This thesis is devoted to the characterization of the biological effects of non-activated mesenchymal stem cells (MSCs) exometabolites on the manifestations of the fibrotic process on the experimental model of tetrachloromethane fibrosis and to elucidate the contribution of individual immunological indicators to these effects.
MSCs are a population of highly plastic cells that take part in regenerative processes and regulation of body homeostasis. The mechanisms of their action can be divided into contact (direct intercellular contacts) and distant (excretion of a wide range of exometabolites). MSCs can also differentiate into cells of the damaged tissue in small quantities. Numerous biological and even clinical effects of stem cells have been shown. The regulatory effect of exometabolites (secretome) of stem cells has been studied much less than contact interactions. Elucidating the role of the secretome is important both for understanding the mechanism of stem cells action and for their practical application in biotechnology. The use of the secretome is not related to the potential risk of living cell therapy and solves most bioethical problems.
Exometabolites secreted by MSCs contain soluble components – cytokines, chemokines, growth factors – and vesicles (miRNAs), and are collectively called the secretome. The influence of LPS, inflammatory cytokines, activates MSCs and changes the profile of their secretome, which cannot be reliably predicted. The study of the biological effect of the secretome of non-activated MSCs, obtained under relatively standardized conditions, was almost never carried out.
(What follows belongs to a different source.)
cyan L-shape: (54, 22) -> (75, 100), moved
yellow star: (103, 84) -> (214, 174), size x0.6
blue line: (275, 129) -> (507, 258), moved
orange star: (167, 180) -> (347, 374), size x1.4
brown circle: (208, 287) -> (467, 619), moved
To understand the mechanism of action and potential use of secretome components, it is advisable to develop effective and relatively inexpensive methods of fractionating, e.g., membrane filtration.
Liver fibrosis was chosen as an experimental model. A liver disease is a common cause of death in the world. The main pathological process in these diseases is exactly fibrosis with a potential transition to a cirrhosis. Although the liver has a high capacity for regeneration, in conditions of intense fibrosis accompanied by persistent inflammation, the recovery of damaged tissue is ineffective. It is important to search for substances and compositions that can effectively shift the balance of "fibrosis–regeneration" towards the latter process and reduce inflammatory manifestations.
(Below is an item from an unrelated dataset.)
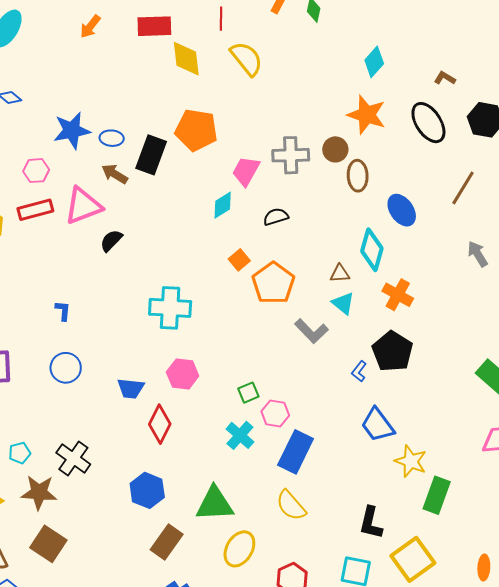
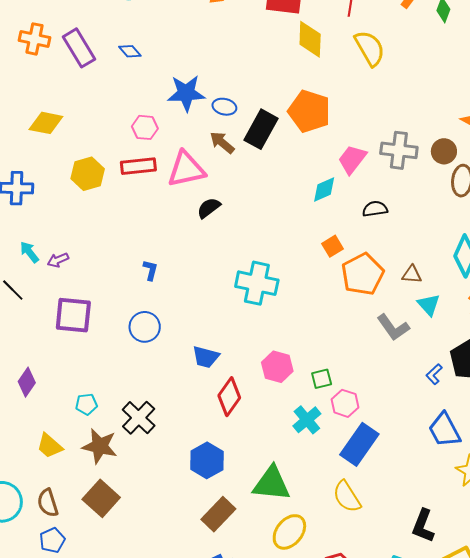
brown triangle: (340, 274) -> (412, 274), moved
pink hexagon: (183, 374) -> (277, 367), moved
Persistent inflammation is a factor that supports the fibrotic process, and cells of the immune system can produce an excess of pro-inflammatory cytokines, causing a "cytokine storm" that leads to tissue damage. There are probably other immunological mechanisms supporting liver fibrosis. One of the mechanisms of MSCs action and their secretome is exactly the immunomodulatory and anti-inflammatory effect. The study of the MSCs secretome effect on the dynamics of inflammation changes, the intensity of antibody production, the phagocytic activity of neutrophils and cellular reactions in the model of delayed type hypersensitivity allows to obtain the data necessary for a comprehensive understanding of their antifibrotic action. So, the topic of the thesis is relevant and will help to solve the problems of practical application of MSCs.
A method for obtaining MSCs exometabolites of bone marrow origin has been developed and included cryogenic storage of cells. It is better to collect MSCs conditioned medium with exometabolites from cultures of passages 3–5, for 48h growth provided there are 5–6 million cells/ml. Exometabolites can be separated by mass by ultrafiltration.
A comparison of the secretome fractions absorption spectra shows a greater number of proteins in the whole fraction of the secretome and their difference from the control medium in amino acid composition.
The xenogeneic MSCs exometabolites stimulate in vitro formation of a growth zone around liver fragments obtained from intact animals. The fraction with a mass <10kDa showed the highest activity, the fraction with a mass >30kDa showed the lowest one.
For the first time, the effect of the secretome with a mass <10kD on the fibrotic liver in vivo was studied. A decrease in endogenous intoxication by liver autolysis products, fibrotic processes and anemic manifestations were recorded. Compensatory enhancement of liver regenerative activity ex vivo was also observed.
Non-activated xenogeneic MSCs secretome enhances antibody production. The effect of i/m administration is more pronounced. MSCs exometabolites are able to compensate for the immunodeficiency state.
The impact of the MSCs secretome on cellular responses, on the contrary, is more pronounced in case of s/c administration. The secretome of xenogeneic non-activated MSCs has neither a suppressive nor an activating effect on the phagocytic activity of neutrophils.
MSCs exometabolites have a pronounced anti-inflammatory action, which begins later than the action of cyclooxygenase inhibitors and is more gradual.